Transcribed page contents
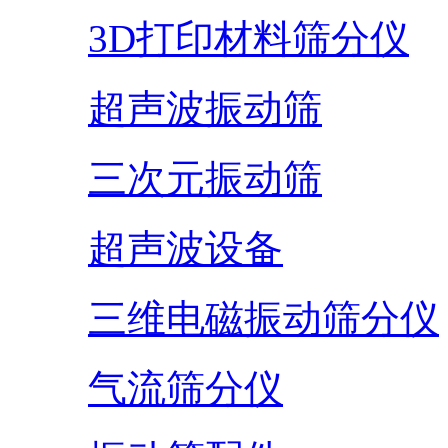
3D打印材料筛分仪
超声波振动筛
三次元振动筛
超声波设备
三维电磁振动筛分仪
气流筛分仪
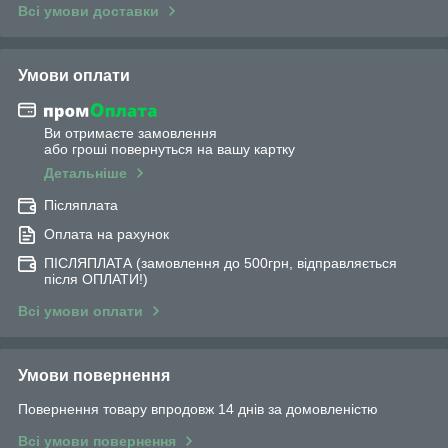
Всі умови доставки
Умови оплати
Ви отримаєте замовлення
або гроші повернуться на вашу картку
Детальніше
Післяплата
Оплата на рахунок
ПІСЛЯПЛАТА (замовлення до 500грн, відправляється
після ОПЛАТИ!)
Всі умови оплати
Умови повернення
Повернення товару впродовж 14 днів за домовленістю
Всі умови повернення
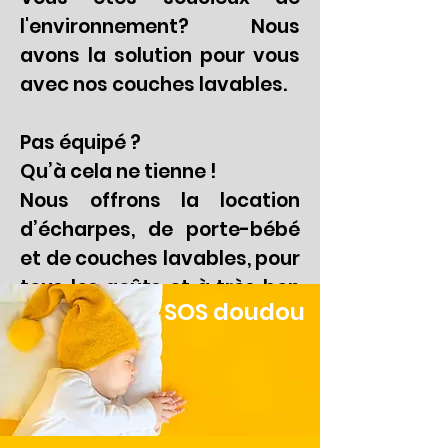
l'environnement? Nous
avons la solution pour vous
avec nos couches lavables.
Pas équipé ?
Qu’à cela ne tienne !
Nous offrons la location
d’écharpes, de porte-bébé
et de couches lavables, pour
tous les goûts et à très bon
SOS doudou
prix.
INSCRIPTION
EN SAVOIR PLUS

### Problem description
Skip the pictures. Return exactly the lines from the one containing "Повернення товару впродовж" through the end of the data above, both included, and nothing besides.

### Result for this exercise
Повернення товару впродовж 14 днів за домовленістю
Всі умови повернення
l'environnement? Nous
avons la solution pour vous
avec nos couches lavables.
Pas équipé ?
Qu’à cela ne tienne !
Nous offrons la location
d’écharpes, de porte-bébé
et de couches lavables, pour
tous les goûts et à très bon
SOS doudou
prix.
INSCRIPTION
EN SAVOIR PLUS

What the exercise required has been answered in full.